Closed bcorrie closed 7 months ago
So I had a look at this data, and sure enough, the sequences aren't there. So this should be reported as a NOT CREDIBLE Repertoire, but it shouldn't crash. 8-)
I need to look into why the sequences aren't there, as there are sequence strings for the junction and there are VDJ annotations. There are not a lot of fields populated so it is likely the annotation tool that was used didn't provide many fields???
Confirmed that the authors of the study provided us with the data directly (we did not run the annotation pipeline), and the sequence was not included in the annotated data.
We should check if the new airr
R package validation function handles this.

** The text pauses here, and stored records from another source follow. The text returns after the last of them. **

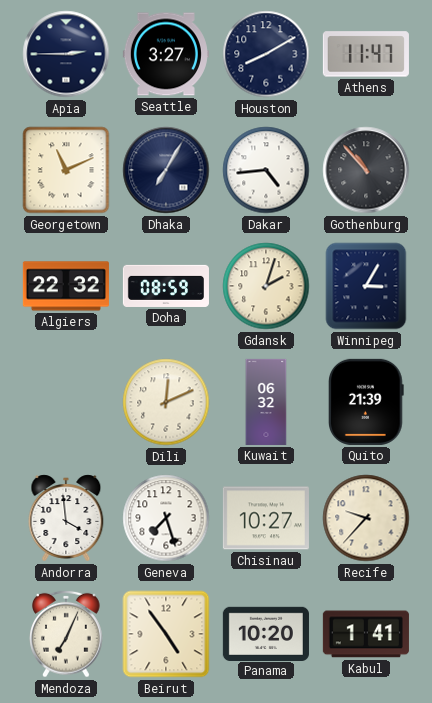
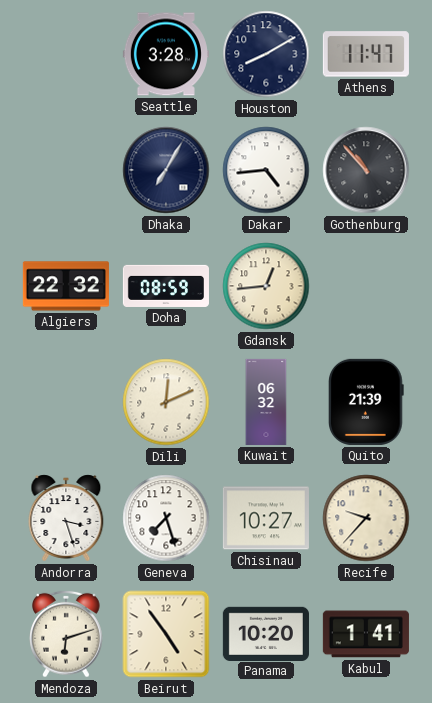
Apia: 2:45 -> none
Seattle: 3:27 -> 3:28
Georgetown: 11:11 -> none
Gdansk: 2:03 -> 12:44
Winnipeg: 3:05 -> none
Andorra: 3:59 -> 3:27
Mendoza: 7:04 -> 6:12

With version1.5.0
, airr::validate_rearrangement(repertoire)
returns TRUE
for this repertoire, when it should be FALSE
.
Looks like it only checks that the field is present, not that it is filled. Which makes sense, because the schema is written to be forgiving of missing data. We should add this check to RepCred.
Fixed in 307775210705abad7fbe22a835749347b6374c76. @bcorrie Please test in iReceptor once the container is ready
@ssnn-airr this doesn't seem to fix it...
I am not using your docker hub directly, as I need to add some things to the container that are iReceptor specific. I have a clone of your github here: https://github.com/sfu-ireceptor/rep-cred/tree/ireceptor
Basically what I do is sync my clone master
to your master
, merge my master
into my ireceptor
branch, and then build the docker container locally. I then push to the iReceptor docker hub. I then need to build a singularity container from that.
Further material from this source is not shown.